---- Data for the task
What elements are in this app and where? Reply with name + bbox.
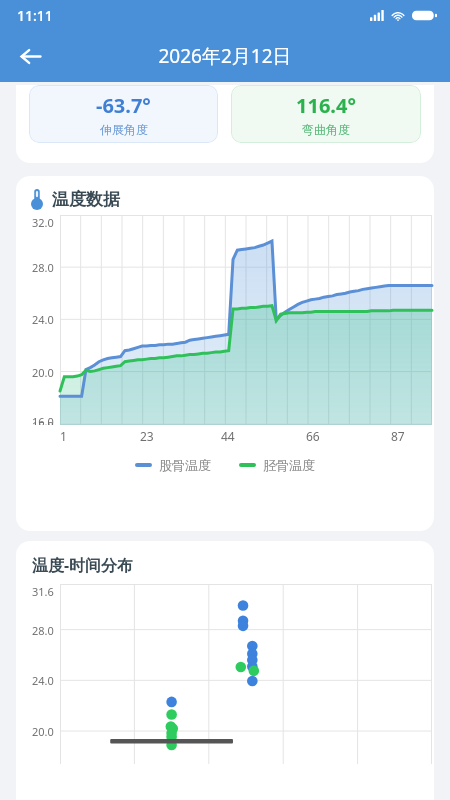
staticText: 1 <box>60 428 67 444</box>
staticText: 20.0 <box>32 724 54 739</box>
staticText: 24.0 <box>32 312 54 327</box>
staticText: 15.9 <box>32 418 54 425</box>
button[interactable]: 股骨温度 <box>133 455 213 475</box>
button[interactable]: 116.4° <box>231 85 421 143</box>
staticText: 伸展角度 <box>100 122 148 137</box>
staticText: 44 <box>221 428 235 444</box>
button[interactable]: Back <box>7 33 53 79</box>
staticText: 116.4° <box>296 92 356 119</box>
staticText: 弯曲角度 <box>302 122 350 137</box>
staticText: 32.0 <box>32 215 54 230</box>
staticText: 2026年2月12日 <box>158 43 292 69</box>
staticText: 温度数据 <box>52 189 120 210</box>
button[interactable]: 胫骨温度 <box>237 455 317 475</box>
staticText: 66 <box>306 428 320 444</box>
staticText: 23 <box>140 428 154 444</box>
staticText: 28.0 <box>32 260 54 275</box>
staticText: 20.0 <box>32 365 54 380</box>
staticText: 16.0 <box>32 414 54 425</box>
button[interactable]: -63.7° <box>29 85 218 143</box>
staticText: 24.0 <box>32 673 54 688</box>
staticText: 28.0 <box>32 623 54 638</box>
staticText: 11:11 <box>17 6 53 25</box>
staticText: 87 <box>391 428 405 444</box>
staticText: 股骨温度 <box>159 457 211 473</box>
staticText: 胫骨温度 <box>263 457 315 473</box>
staticText: 温度-时间分布 <box>32 554 134 576</box>
staticText: 31.6 <box>32 584 54 599</box>
staticText: -63.7° <box>96 92 151 119</box>
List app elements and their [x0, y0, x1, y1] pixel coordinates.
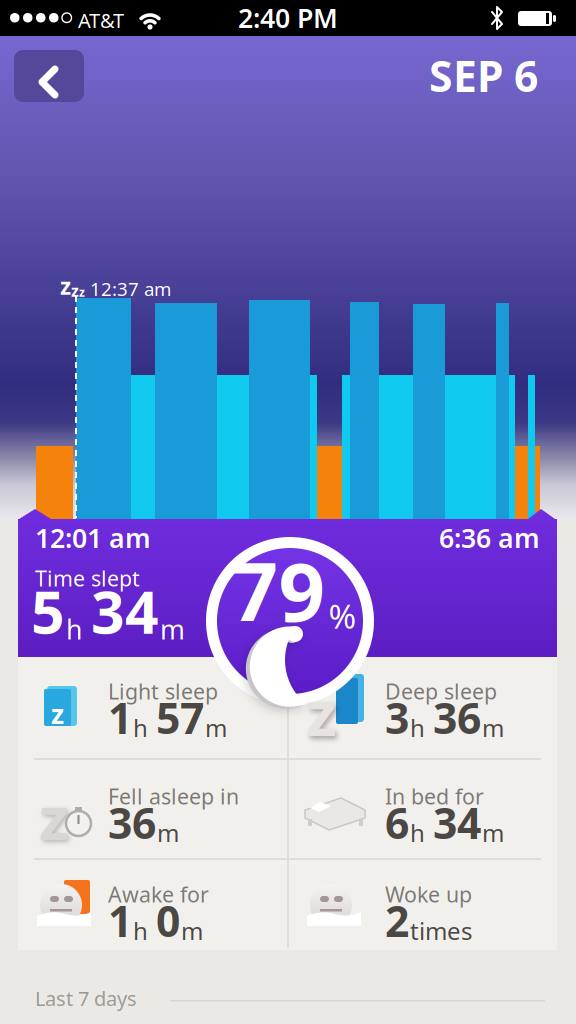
staticText: AT&T [78, 7, 124, 34]
staticText: 36 [108, 794, 156, 851]
staticText: 1 [108, 689, 132, 746]
staticText: SEP 6 [429, 47, 538, 104]
staticText: m [482, 817, 504, 849]
staticText: 12:37 am [85, 276, 171, 301]
staticText: m [181, 915, 203, 947]
staticText: z [71, 280, 79, 301]
staticText: 79 [232, 536, 326, 644]
staticText: z [306, 670, 337, 753]
staticText: z [60, 271, 71, 301]
staticText: % [328, 594, 356, 638]
staticText: Fell asleep in [108, 782, 239, 810]
staticText: 3 [385, 689, 409, 746]
staticText: h [410, 712, 425, 744]
staticText: 5 [31, 572, 65, 650]
staticText: m [157, 817, 179, 849]
staticText: Deep sleep [385, 677, 497, 705]
staticText: h [133, 712, 148, 744]
staticText: h [133, 915, 148, 947]
staticText: z [79, 284, 85, 300]
staticText: z [51, 696, 64, 731]
staticText: m [205, 712, 227, 744]
staticText: times [410, 915, 472, 947]
staticText: Time slept [35, 564, 140, 592]
staticText: z [39, 777, 69, 857]
staticText: Woke up [385, 880, 472, 908]
staticText: 0 [156, 892, 180, 949]
staticText: Last 7 days [35, 985, 137, 1012]
staticText: 2 [385, 892, 409, 949]
staticText: 6 [385, 794, 409, 851]
staticText: 1 [108, 892, 132, 949]
staticText: 34 [91, 572, 159, 650]
staticText: m [160, 612, 185, 647]
button[interactable]: Back [14, 50, 84, 102]
staticText: 34 [433, 794, 481, 851]
staticText: h [410, 817, 425, 849]
staticText: Light sleep [108, 677, 218, 705]
staticText: Awake for [108, 880, 209, 908]
staticText: 36 [433, 689, 481, 746]
staticText: 57 [156, 689, 204, 746]
staticText: 12:01 am [35, 520, 151, 555]
staticText: 6:36 am [439, 520, 540, 555]
staticText: 2:40 PM [238, 0, 338, 35]
staticText: m [482, 712, 504, 744]
staticText: In bed for [385, 782, 484, 810]
staticText: h [66, 612, 82, 647]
--------
> _To do_
Retype every entry verbatim and exclude the pictures from the copy.

> _Written solution_
What elements are in this app and where? Reply with name + bbox.
staticText: 1 <box>60 428 67 444</box>
staticText: 20.0 <box>32 724 54 739</box>
staticText: 24.0 <box>32 312 54 327</box>
staticText: 15.9 <box>32 418 54 425</box>
button[interactable]: 股骨温度 <box>133 455 213 475</box>
button[interactable]: 116.4° <box>231 85 421 143</box>
staticText: 伸展角度 <box>100 122 148 137</box>
staticText: 44 <box>221 428 235 444</box>
button[interactable]: Back <box>7 33 53 79</box>
staticText: 116.4° <box>296 92 356 119</box>
staticText: 弯曲角度 <box>302 122 350 137</box>
staticText: 32.0 <box>32 215 54 230</box>
staticText: 2026年2月12日 <box>158 43 292 69</box>
staticText: 温度数据 <box>52 189 120 210</box>
button[interactable]: 胫骨温度 <box>237 455 317 475</box>
staticText: 66 <box>306 428 320 444</box>
staticText: 23 <box>140 428 154 444</box>
staticText: 28.0 <box>32 260 54 275</box>
staticText: 20.0 <box>32 365 54 380</box>
staticText: 16.0 <box>32 414 54 425</box>
button[interactable]: -63.7° <box>29 85 218 143</box>
staticText: 24.0 <box>32 673 54 688</box>
staticText: 28.0 <box>32 623 54 638</box>
staticText: 11:11 <box>17 6 53 25</box>
staticText: 87 <box>391 428 405 444</box>
staticText: 股骨温度 <box>159 457 211 473</box>
staticText: 胫骨温度 <box>263 457 315 473</box>
staticText: 温度-时间分布 <box>32 554 134 576</box>
staticText: 31.6 <box>32 584 54 599</box>
staticText: -63.7° <box>96 92 151 119</box>
List app elements and their [x0, y0, x1, y1] pixel coordinates.
staticText: AT&T [78, 7, 124, 34]
staticText: 36 [108, 794, 156, 851]
staticText: 1 [108, 689, 132, 746]
staticText: SEP 6 [429, 47, 538, 104]
staticText: m [482, 817, 504, 849]
staticText: 12:37 am [85, 276, 171, 301]
staticText: m [181, 915, 203, 947]
staticText: z [71, 280, 79, 301]
staticText: 79 [232, 536, 326, 644]
staticText: z [306, 670, 337, 753]
staticText: z [60, 271, 71, 301]
staticText: % [328, 594, 356, 638]
staticText: Fell asleep in [108, 782, 239, 810]
staticText: 3 [385, 689, 409, 746]
staticText: h [410, 712, 425, 744]
staticText: 5 [31, 572, 65, 650]
staticText: m [157, 817, 179, 849]
staticText: Deep sleep [385, 677, 497, 705]
staticText: h [133, 712, 148, 744]
staticText: h [133, 915, 148, 947]
staticText: z [79, 284, 85, 300]
staticText: z [51, 696, 64, 731]
staticText: m [205, 712, 227, 744]
staticText: times [410, 915, 472, 947]
staticText: Time slept [35, 564, 140, 592]
staticText: z [39, 777, 69, 857]
staticText: Woke up [385, 880, 472, 908]
staticText: 0 [156, 892, 180, 949]
staticText: Last 7 days [35, 985, 137, 1012]
staticText: 2 [385, 892, 409, 949]
staticText: 6 [385, 794, 409, 851]
staticText: 1 [108, 892, 132, 949]
staticText: 34 [91, 572, 159, 650]
staticText: m [160, 612, 185, 647]
button[interactable]: Back [14, 50, 84, 102]
staticText: 34 [433, 794, 481, 851]
staticText: h [410, 817, 425, 849]
staticText: Light sleep [108, 677, 218, 705]
staticText: Awake for [108, 880, 209, 908]
staticText: 36 [433, 689, 481, 746]
staticText: 57 [156, 689, 204, 746]
staticText: 12:01 am [35, 520, 151, 555]
staticText: 6:36 am [439, 520, 540, 555]
staticText: 2:40 PM [238, 0, 338, 35]
staticText: m [482, 712, 504, 744]
staticText: In bed for [385, 782, 484, 810]
staticText: h [66, 612, 82, 647]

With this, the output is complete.